The logic behind increasing funding to public schools is probably that education is good, and so we should be willing to spend a lot of resources on it. I completely agree! However, do good teachers or a desire for education disappear when less tax money is spent on education? Not necessarily; the resources still exist, and can be accessed and nurtured by people outside of the government sphere.
Take housing, for example. Say that the government had been building houses for everybody, and then it stopped. Do people stop having houses? Of course not; people start building houses themselves, and they are probably built more efficiently and uniquely fit to our individual needs.
Evidence that there is not a link between public spending on education and test scores could have to do with the fact that people substitute; those resources are freed up to do other good things, possibly things that help test scores as much as public spending would.
Just to better understand, I will give some examples of how the use of resources could change if public school funding is reduced.
1) People retain those tax dollars and spend them on getting private education for their kids, which could be in the form of more piano lessons, math tutors, etc.
2) People decide that more education isn't what their family most needs and buy higher quality food or more vacations with their retained tax dollars.

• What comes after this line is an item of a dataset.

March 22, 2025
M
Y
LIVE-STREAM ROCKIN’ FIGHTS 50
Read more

3) People are irresponsible and spend their additional money on drugs or alcohol.
4)...
If we think option 3 or some other negative option is most likely, then perhaps we don't want to cut taxes. The important point is that we get more of something when we give less to public schools.1
The best way to use our resources will change, and the decisions that normal consumers make help us to reach the most efficient use of resources.

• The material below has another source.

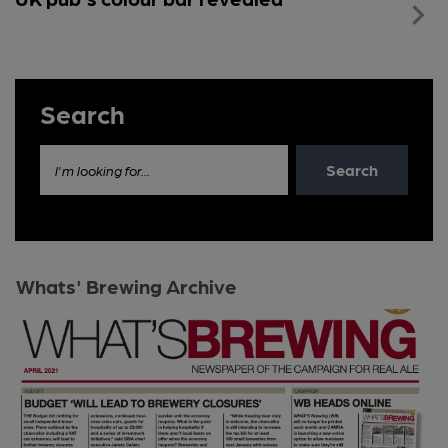
Search
Search
I'm looking for...
Whats' Brewing Archive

Cutting public spending will give way to the private market, which would allow the most effective ways of educating people to thrive and the less effective ways to die.

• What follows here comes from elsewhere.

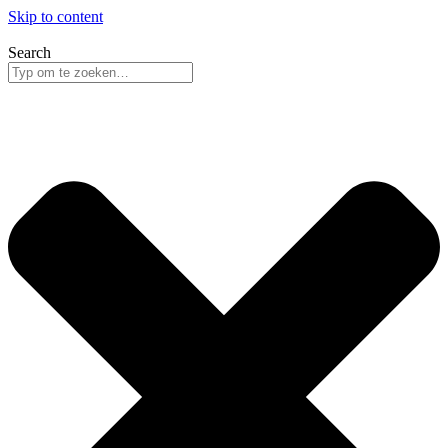
Skip to content
Search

3/15 agree with the cut, and 1 would like to learn more (hopefully that one is reading this). All three that agreed chose to give comments on the survey, and only two of the eleven that disagree gave comments. So I would love to hear your comments now : )
1 If you're worried about who receives the resources, and not just if they're used efficiently (meaning you're worried about inequality) and don't think that charity funds and volunteer teaching (if it wasn't socially awkward, I think I would pay people to let me teach them basic economics, please contact me if interested) will cover what society really wants, then we can still tax the rich and redistribute cash, and then the poor will make their own choice with regard to whether they spend it on education or not. I think sometimes we're pretty quick to assume that we know what's best for the poor better than they know for themselves.↩
example of a less centralized system in the U.S.
I like how you clarified the difference between simply putting resources into something directly and putting resources into something through the government. The government doesn't magically make things work efficiently. The general population is a lot more than the population of government workers, and there is a lot we can get done with the invisible hand of the economy.
ReplyDeleteThanks for the comment! Yeah I imagine we do a lot of things indirectly and it's interesting to think about what might go wrong at different levels, government or not.